They still got it! After years of accolades and a bustling celebrity chef lifestyle, CulinAriane has retained the je ne sais quois that made the Montclair restaurant one of the finest in New Jersey!
Since 2006, Michael and Ariane Duarte have been operating CulinAriane as a husband and wife team. Although they appear to exist in different hemispheres - Ariane in the kitchen and Michael in the front of the house, the operation of CulinAriane is a shared passion.
CulinAriane is sleek, sexy, and never pretentious, but always refined. Located not on the precipice of a cliff or on ninety pristine acres, but at the corner of Walnut and Pine Streets in Montclair, 07042, it is notoriously difficult to get a reservation at this tiny gem on a Friday or Saturday evening.
I've dined at CulinAriane several times over the last few months, and began with the fleeting, seasonal delicacy, soft shell crab. The crispy crab is set atop a crispy and smoky chipotle cabbage slaw that rivals for the star position.
Another stellar preparation was a delectable fold over ravioli filled with pea and provlone puree and a sage brown butter sauce. Smooth and rich, all I could want was MORE!

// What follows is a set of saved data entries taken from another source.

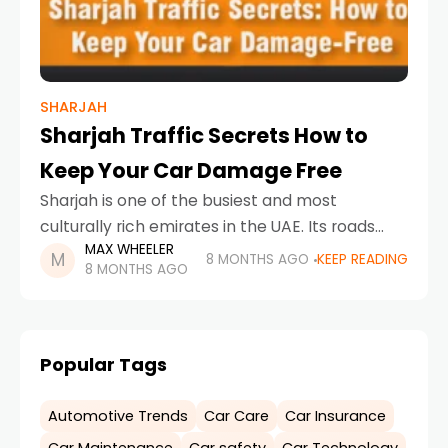
SHARJAH
Sharjah Traffic Secrets How to
Keep Your Car Damage Free
Sharjah is one of the busiest and most
culturally rich emirates in the UAE. Its roads
MAX WHEELER
connect residential neighborhoods, industrial
8 MONTHS AGO
KEEP READING
8 MONTHS AGO
zones, schools, offices, and tourist areas,
making traffic movement constant
Popular Tags
Automotive Trends
Car Care
Car Insurance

The unofficial signature dish at CulinAriane has long been the tuna flower. A playful and decidedly femine presentation, the tuna is accompanied by crispy wontons, a tangy pickled cucumber, and a little punch from wasabi crème fraiche.

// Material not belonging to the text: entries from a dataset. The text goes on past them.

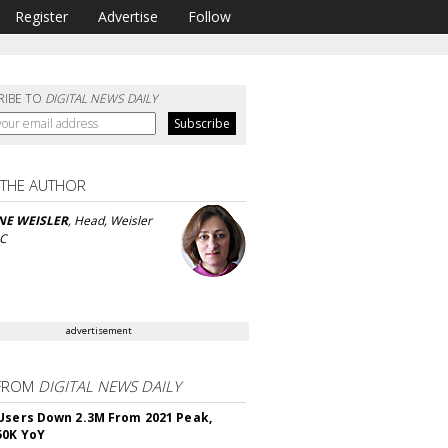
Register
Advertise
Follow
RIBE TO
DIGITAL NEWS DAILY
 THE AUTHOR
NE WEISLER
, Head, Weisler
LC
advertisement
FROM
DIGITAL NEWS DAILY
Users Down 2.3M From 2021 Peak,
50K YoY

Another perennial favorite are the cornmeal crusted oysters with horseradish cream and micro greens. Whether you happened to be a hard-core oyster slurper (like me) or hesitant about bi-valves, once these subtley sweet tidbits arrive at the table, they will inevitably vanish beneath a flurry of hungry hands.
Entrees at CulinAriane always boast the best of the season. The halibut with spring vegetables and morels was not only a beauty to admire, but a fresh delight for the palate to enjoy. Among my favorites are the pan seared sea scallops with forest mushroom ragout, white truffle oil, and mushroom syrup.
The carnivores at the table may well swoon for the impossibly thick double cut pork chop, or the Painted Hills sirloin steak, with parmesan creamed spinach, truffle mashed potatoes, and veal porcini demi glace.
Dessert? Of course. Being a chocoholic, I opted for the chocolate ganache squares with chocolate ice cream, cherry syrup and the devilishly good roasted sea salted Marashchino cherry.
Beyond the food, the little things go a long way. The gracious, attentive, and knowledgeable service has remained impeccable throughout the years. The tiny silver salt spoons on the table, and the silver water pitcher, and the always pleasing amuse bouche or mini-croissants add a level of charm and authenticity to the dining experience.
At CulinAriane, the fundamental things apply: time and attention to food and service. These are the very reasons we go to CulinAriane, and the very reasons we return as time goes by.